On so many levels, I feel like it’s 1987 again – in terms of my feelings towards the Yankees.
Personally, in 1987, I started to become more fanatical about things other than the Yankees. Don’t get me wrong – I still loved the team, kept my finger on their pulse, and wanted them to do well. But, my level of intensity, in terms of being plugged into the daily ebb and flow of the team, all the minutiae, etc., was no where near it was in the ten years before that time.

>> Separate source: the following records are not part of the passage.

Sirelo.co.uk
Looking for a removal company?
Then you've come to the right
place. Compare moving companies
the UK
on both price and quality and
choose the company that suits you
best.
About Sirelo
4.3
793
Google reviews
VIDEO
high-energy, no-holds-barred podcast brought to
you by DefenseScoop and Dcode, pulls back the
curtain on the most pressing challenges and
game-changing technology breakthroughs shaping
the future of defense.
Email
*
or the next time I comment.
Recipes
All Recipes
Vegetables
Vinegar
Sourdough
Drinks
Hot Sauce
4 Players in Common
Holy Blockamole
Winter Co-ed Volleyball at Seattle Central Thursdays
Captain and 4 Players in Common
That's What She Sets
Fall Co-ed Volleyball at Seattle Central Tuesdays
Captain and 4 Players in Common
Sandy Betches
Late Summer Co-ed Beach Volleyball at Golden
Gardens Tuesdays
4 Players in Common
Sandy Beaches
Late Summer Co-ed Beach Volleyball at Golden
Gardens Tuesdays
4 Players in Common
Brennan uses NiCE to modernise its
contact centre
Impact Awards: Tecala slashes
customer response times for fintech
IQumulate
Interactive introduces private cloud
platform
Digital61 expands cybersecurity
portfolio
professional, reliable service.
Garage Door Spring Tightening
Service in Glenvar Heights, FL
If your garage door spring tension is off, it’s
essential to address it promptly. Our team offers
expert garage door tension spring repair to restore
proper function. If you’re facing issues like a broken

And, this was much more about me, than the team, at that time. After all, in 1986 – albeit that New York was a Mets town back then – the Yankees won 90 games. Further, they won 97 games in 1985. It wasn’t as if the Yankees, heading in ’87, were trending towards being a boring team. Again, it’s just that – for me – there were more exciting things happening and I turned down the burner under my Yankees fan pot.

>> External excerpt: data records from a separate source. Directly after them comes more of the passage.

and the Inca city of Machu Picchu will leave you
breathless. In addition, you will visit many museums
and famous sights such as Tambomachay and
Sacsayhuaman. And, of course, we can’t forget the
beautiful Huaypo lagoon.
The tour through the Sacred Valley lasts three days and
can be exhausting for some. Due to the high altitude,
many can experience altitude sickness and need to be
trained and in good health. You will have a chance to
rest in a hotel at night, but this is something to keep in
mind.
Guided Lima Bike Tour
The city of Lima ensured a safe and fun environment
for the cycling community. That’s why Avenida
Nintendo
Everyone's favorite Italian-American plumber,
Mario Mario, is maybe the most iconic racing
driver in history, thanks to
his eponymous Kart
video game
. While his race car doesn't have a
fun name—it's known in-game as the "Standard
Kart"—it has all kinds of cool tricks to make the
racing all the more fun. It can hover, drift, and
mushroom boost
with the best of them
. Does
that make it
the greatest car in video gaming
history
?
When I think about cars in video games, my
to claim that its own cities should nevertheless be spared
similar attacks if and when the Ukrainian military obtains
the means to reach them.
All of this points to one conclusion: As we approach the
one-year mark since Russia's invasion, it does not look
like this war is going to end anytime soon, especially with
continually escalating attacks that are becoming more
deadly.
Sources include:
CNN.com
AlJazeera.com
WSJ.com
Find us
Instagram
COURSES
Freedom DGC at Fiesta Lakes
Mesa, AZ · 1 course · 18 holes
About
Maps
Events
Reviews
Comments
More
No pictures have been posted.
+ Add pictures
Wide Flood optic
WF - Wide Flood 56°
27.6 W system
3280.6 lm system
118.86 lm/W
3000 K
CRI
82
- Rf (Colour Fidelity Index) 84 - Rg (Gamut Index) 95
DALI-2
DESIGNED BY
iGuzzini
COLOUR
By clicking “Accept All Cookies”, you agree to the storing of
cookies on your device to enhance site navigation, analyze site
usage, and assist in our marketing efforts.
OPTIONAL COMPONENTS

Of course, in the years that followed 1987, we saw some pretty bad Yankees baseball. I’m sure more than a few Yankees fans had waning interest in the team from 1988 to 1992. And, I was one of them. It wasn’t until 1993 that I started to feel the same about the Yankees as I did before 1987.
Back to point, regarding the 2011 Yankees, it’s like it’s 1987 all over again for me. At this moment, I have no buzz. Don’t confuse this with total apathy. It’s not that – in no way whatsoever. I will still follow the team, hope they do well, attend games, etc. Yet, it’s not like my “Yankees fandom” – for lack of a better phrase – is one of the top three focal points in my life at this time. (Whereas, from 1973 to 1986-ish, and from 1993 to 2008-ish, it was one of the most important facets of my identity.)

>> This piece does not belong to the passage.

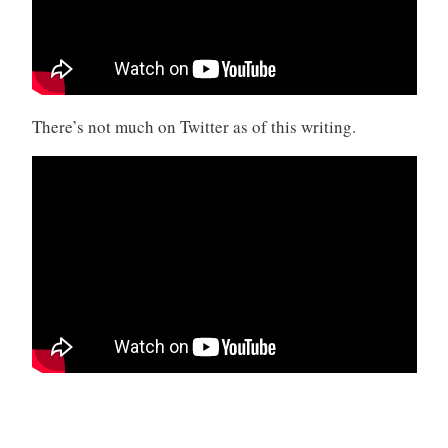
There’s not much on Twitter as of this writing.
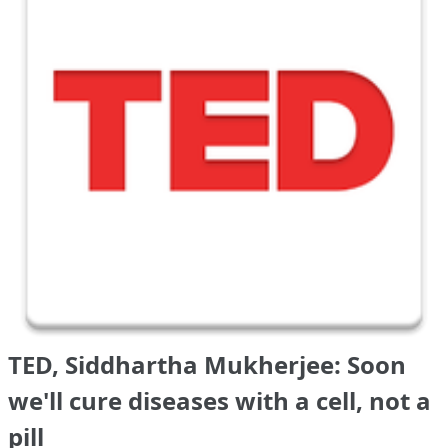
TED, Siddhartha Mukherjee: Soon
we'll cure diseases with a cell, not a
pill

Hey, it is what it is, for whatever reason. I’m not going to try and dissect it at this point – even if I have some thoughts about its root cause. Feelings are feelings – and that’s that. And, today, my feelings about the 2011 Yankees are the same as my feelings for the team back in 1987.
Now, of course, the bigger question is: Will the Yankees of 2012 to 2016 mirror what we saw in Yankeeland from 1988 to 1992? Hey, it’s possible – and maybe that’s another reason why I feel this way now?